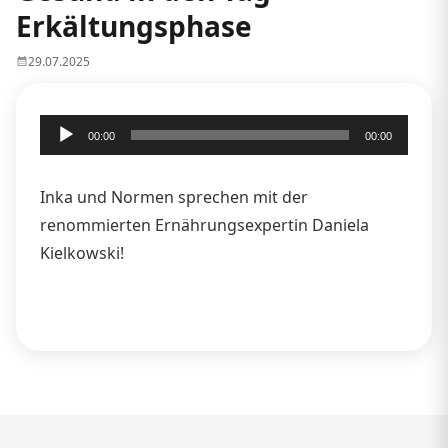
Erkältungsphase
29.07.2025
Audio-
00:00
00:00
Player
Inka und Normen sprechen mit der
renommierten Ernährungsexpertin Daniela
Kielkowski!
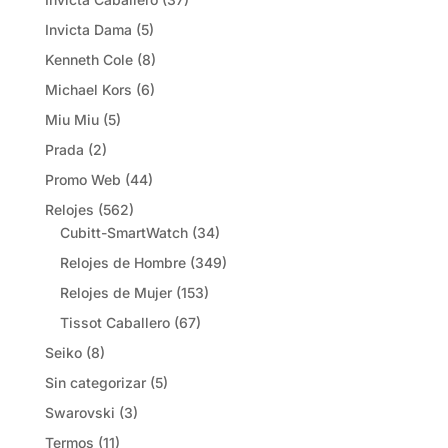
Invicta Dama
(5)
Kenneth Cole
(8)
Michael Kors
(6)
Miu Miu
(5)
Prada
(2)
Promo Web
(44)
Relojes
(562)
Cubitt-SmartWatch
(34)
Relojes de Hombre
(349)
Relojes de Mujer
(153)
Tissot Caballero
(67)
Seiko
(8)
Sin categorizar
(5)
Swarovski
(3)
Termos
(11)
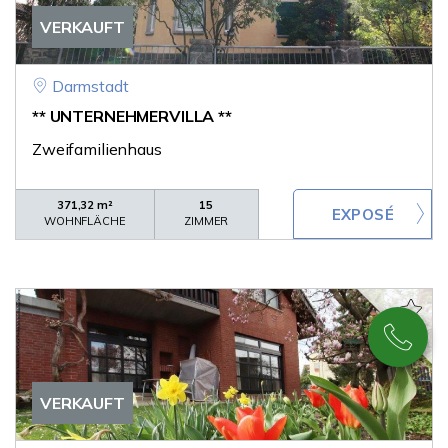
VERKAUFT
Darmstadt
** UNTERNEHMERVILLA **
Zweifamilienhaus
371,32 m²
15
WOHNFLÄCHE
ZIMMER
VERKAUFT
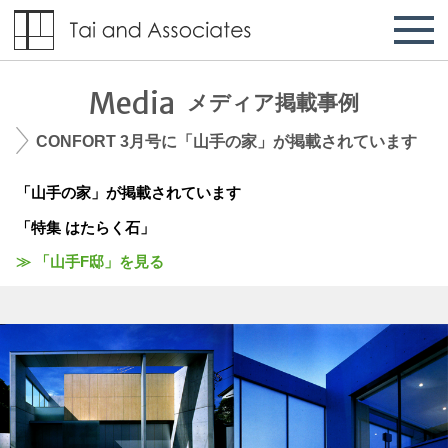
Media
メディア掲載事例
CONFORT 3月号に「山手の家」が掲載されています
「山手の家」が掲載されています
「特集 はたらく石」
≫ 「山手F邸」を見る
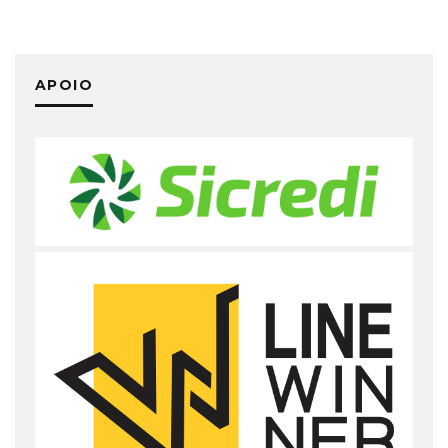
APOIO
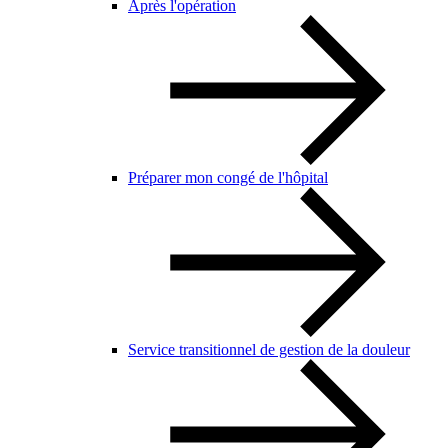
Après l'opération
Préparer mon congé de l'hôpital
Service transitionnel de gestion de la douleur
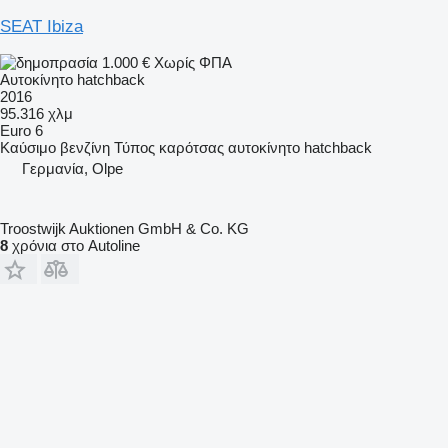
SEAT Ibiza
1.000 €
Χωρίς ΦΠΑ
Αυτοκίνητο hatchback
2016
95.316 χλμ
Euro 6
Καύσιμο
βενζίνη
Τύπος καρότσας
αυτοκίνητο hatchback
Γερμανία, Olpe
Troostwijk Auktionen GmbH & Co. KG
8
χρόνια στο Autoline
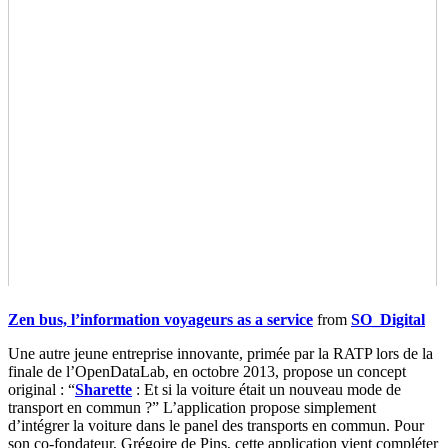
Zen bus, l’information voyageurs as a service
from
SO_Digital
Une autre jeune entreprise innovante, primée par la RATP lors de la
finale de l’OpenDataLab, en octobre 2013, propose un concept
original : “
Sharette
: Et si la voiture était un nouveau mode de
transport en commun ?” L’application propose simplement
d’intégrer la voiture dans le panel des transports en commun. Pour
son co-fondateur, Grégoire de Pins, cette application vient compléter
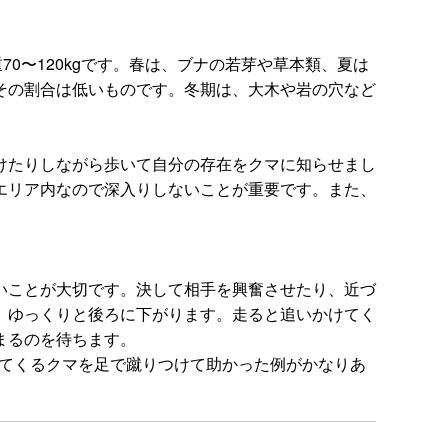
70〜120kgです。春は、ブナの若芽や草本類、夏は
その割合は低いものです。冬期は、大木や岩の穴など
けたりしながら歩いて自分の存在をクマに知らせまし
エリア内なので深入りしないことが重要です。また、
いことが大切です。決して相手を興奮させたり、近づ
、ゆっくりと後ろに下がります。走ると追いかけてく
まるのを待ちます。
ってくるクマを足で蹴りつけて助かった例がかなりあ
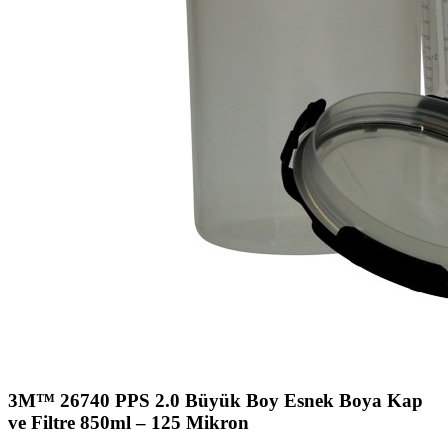
3M™ 26740 PPS 2.0 Büyük Boy Esnek Boya Kap
ve Filtre 850ml – 125 Mikron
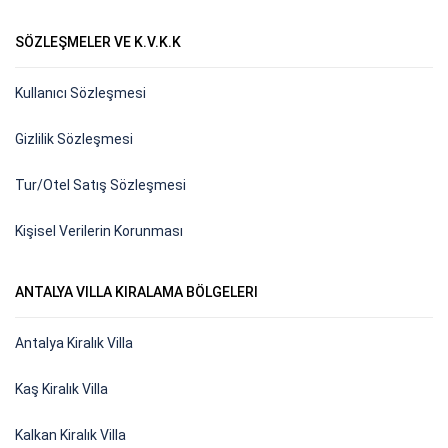
SÖZLEŞMELER VE K.V.K.K
Kullanıcı Sözleşmesi
Gizlilik Sözleşmesi
Tur/Otel Satış Sözleşmesi
Kişisel Verilerin Korunması
ANTALYA VILLA KIRALAMA BÖLGELERI
Antalya Kiralık Villa
Kaş Kiralık Villa
Kalkan Kiralık Villa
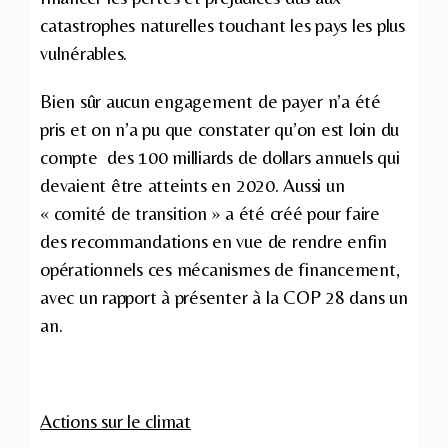
catastrophes naturelles touchant les pays les plus
vulnérables.
Bien sûr aucun engagement de payer n’a été
pris et on n’a pu que constater qu’on est loin du
compte des 100 milliards de dollars annuels qui
devaient être atteints en 2020. Aussi un
« comité de transition » a été créé pour faire
des recommandations en vue de rendre enfin
opérationnels ces mécanismes de financement,
avec un rapport à présenter à la COP 28 dans un
an.
Actions sur le climat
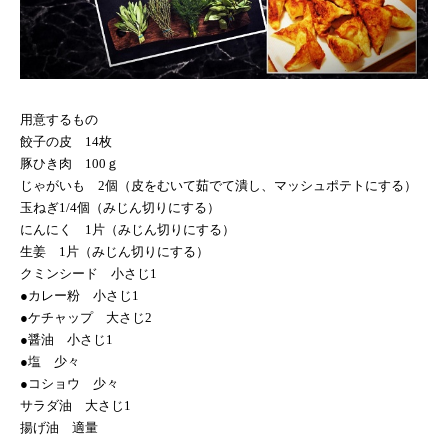
用意するもの
餃子の皮
14
枚
豚ひき肉
100
ｇ
じゃがいも
2
個（皮をむいて茹でて潰し、マッシュポテトにする）
玉ねぎ
1/4
個（みじん切りにする）
にんにく
1
片（みじん切りにする）
生姜
1
片（みじん切りにする）
クミンシード 小さじ
1
●カレー粉 小さじ
1
●ケチャップ 大さじ
2
●醤油 小さじ
1
●塩 少々
●コショウ 少々
サラダ油 大さじ
1
揚げ油 適量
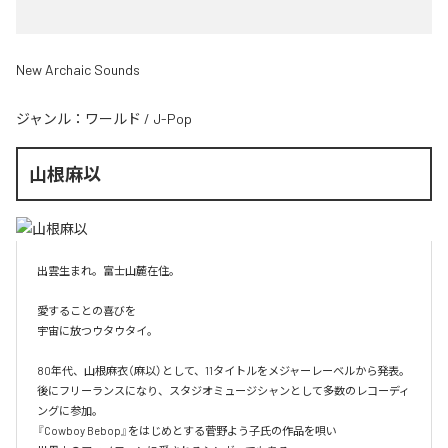
New Archaic Sounds
ジャンル：
ワールド
/
J-Pop
山根麻以
出雲生まれ。富士山麓在住。

愛することの喜びを

宇宙に放つウタウタイ。

80年代、山根麻衣（麻以）として、11タイトルをメジャーレーベルから発表。

後にフリーランスになり、スタジオミュージシャンとして多数のレコーディ
ングに参加。

『Cowboy Bebop』をはじめとする菅野よう子氏の作品を唄い
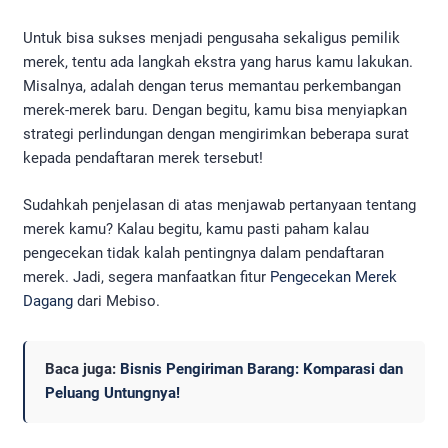
Untuk bisa sukses menjadi pengusaha sekaligus pemilik
merek, tentu ada langkah ekstra yang harus kamu lakukan.
Misalnya, adalah dengan terus memantau perkembangan
merek-merek baru. Dengan begitu, kamu bisa menyiapkan
strategi perlindungan dengan mengirimkan beberapa surat
kepada pendaftaran merek tersebut!
Sudahkah penjelasan di atas menjawab pertanyaan tentang
merek kamu? Kalau begitu, kamu pasti paham kalau
pengecekan tidak kalah pentingnya dalam pendaftaran
merek. Jadi, segera manfaatkan fitur
Pengecekan Merek
Dagang
dari Mebiso.
Baca juga:
Bisnis Pengiriman Barang: Komparasi dan
Peluang Untungnya!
------------
▶ _Exercise details_
A word-for-word retyping of every record is required, without the pictures.

▶ _Output of the exercise_
Erkältungsphase
29.07.2025
Audio-
00:00
00:00
Player
Inka und Normen sprechen mit der
renommierten Ernährungsexpertin Daniela
Kielkowski!
Invicta Dama
(5)
Kenneth Cole
(8)
Michael Kors
(6)
Miu Miu
(5)
Prada
(2)
Promo Web
(44)
Relojes
(562)
Cubitt-SmartWatch
(34)
Relojes de Hombre
(349)
Relojes de Mujer
(153)
Tissot Caballero
(67)
Seiko
(8)
Sin categorizar
(5)
Swarovski
(3)
Termos
(11)
VERKAUFT
Darmstadt
** UNTERNEHMERVILLA **
Zweifamilienhaus
371,32 m²
15
WOHNFLÄCHE
ZIMMER
VERKAUFT
Media
メディア掲載事例
CONFORT 3月号に「山手の家」が掲載されています
「山手の家」が掲載されています
「特集 はたらく石」
≫ 「山手F邸」を見る
APOIO
Après l'opération
Préparer mon congé de l'hôpital
Service transitionnel de gestion de la douleur
SEAT Ibiza
1.000 €
Χωρίς ΦΠΑ
Αυτοκίνητο hatchback
2016
95.316 χλμ
Euro 6
Καύσιμο
βενζίνη
Τύπος καρότσας
αυτοκίνητο hatchback
Γερμανία, Olpe
Troostwijk Auktionen GmbH & Co. KG
8
χρόνια στο Autoline
Zen bus, l’information voyageurs as a service
from
SO_Digital
Une autre jeune entreprise innovante, primée par la RATP lors de la
finale de l’OpenDataLab, en octobre 2013, propose un concept
original : “
Sharette
: Et si la voiture était un nouveau mode de
transport en commun ?” L’application propose simplement
d’intégrer la voiture dans le panel des transports en commun. Pour
son co-fondateur, Grégoire de Pins, cette application vient compléter
70〜120kgです。春は、ブナの若芽や草本類、夏は
その割合は低いものです。冬期は、大木や岩の穴など
けたりしながら歩いて自分の存在をクマに知らせまし
エリア内なので深入りしないことが重要です。また、
いことが大切です。決して相手を興奮させたり、近づ
、ゆっくりと後ろに下がります。走ると追いかけてく
まるのを待ちます。
ってくるクマを足で蹴りつけて助かった例がかなりあ
3M™ 26740 PPS 2.0 Büyük Boy Esnek Boya Kap
ve Filtre 850ml – 125 Mikron
SÖZLEŞMELER VE K.V.K.K
Kullanıcı Sözleşmesi
Gizlilik Sözleşmesi
Tur/Otel Satış Sözleşmesi
Kişisel Verilerin Korunması
ANTALYA VILLA KIRALAMA BÖLGELERI
Antalya Kiralık Villa
Kaş Kiralık Villa
Kalkan Kiralık Villa
catastrophes naturelles touchant les pays les plus
vulnérables.
Bien sûr aucun engagement de payer n’a été
pris et on n’a pu que constater qu’on est loin du
compte des 100 milliards de dollars annuels qui
devaient être atteints en 2020. Aussi un
« comité de transition » a été créé pour faire
des recommandations en vue de rendre enfin
opérationnels ces mécanismes de financement,
avec un rapport à présenter à la COP 28 dans un
an.
Actions sur le climat
用意するもの
餃子の皮
14
枚
豚ひき肉
100
ｇ
じゃがいも
2
個（皮をむいて茹でて潰し、マッシュポテトにする）
玉ねぎ
1/4
個（みじん切りにする）
にんにく
1
片（みじん切りにする）
生姜
1
片（みじん切りにする）
クミンシード 小さじ
1
●カレー粉 小さじ
1
●ケチャップ 大さじ
2
●醤油 小さじ
1
●塩 少々
●コショウ 少々
サラダ油 大さじ
1
揚げ油 適量
New Archaic Sounds
ジャンル：
ワールド
/
J-Pop
山根麻以
出雲生まれ。富士山麓在住。

愛することの喜びを

宇宙に放つウタウタイ。

80年代、山根麻衣（麻以）として、11タイトルをメジャーレーベルから発表。

後にフリーランスになり、スタジオミュージシャンとして多数のレコーディ
ングに参加。

『Cowboy Bebop』をはじめとする菅野よう子氏の作品を唄い
Untuk bisa sukses menjadi pengusaha sekaligus pemilik
merek, tentu ada langkah ekstra yang harus kamu lakukan.
Misalnya, adalah dengan terus memantau perkembangan
merek-merek baru. Dengan begitu, kamu bisa menyiapkan
strategi perlindungan dengan mengirimkan beberapa surat
kepada pendaftaran merek tersebut!
Sudahkah penjelasan di atas menjawab pertanyaan tentang
merek kamu? Kalau begitu, kamu pasti paham kalau
pengecekan tidak kalah pentingnya dalam pendaftaran
merek. Jadi, segera manfaatkan fitur
Pengecekan Merek
Dagang
dari Mebiso.
Baca juga:
Bisnis Pengiriman Barang: Komparasi dan
Peluang Untungnya!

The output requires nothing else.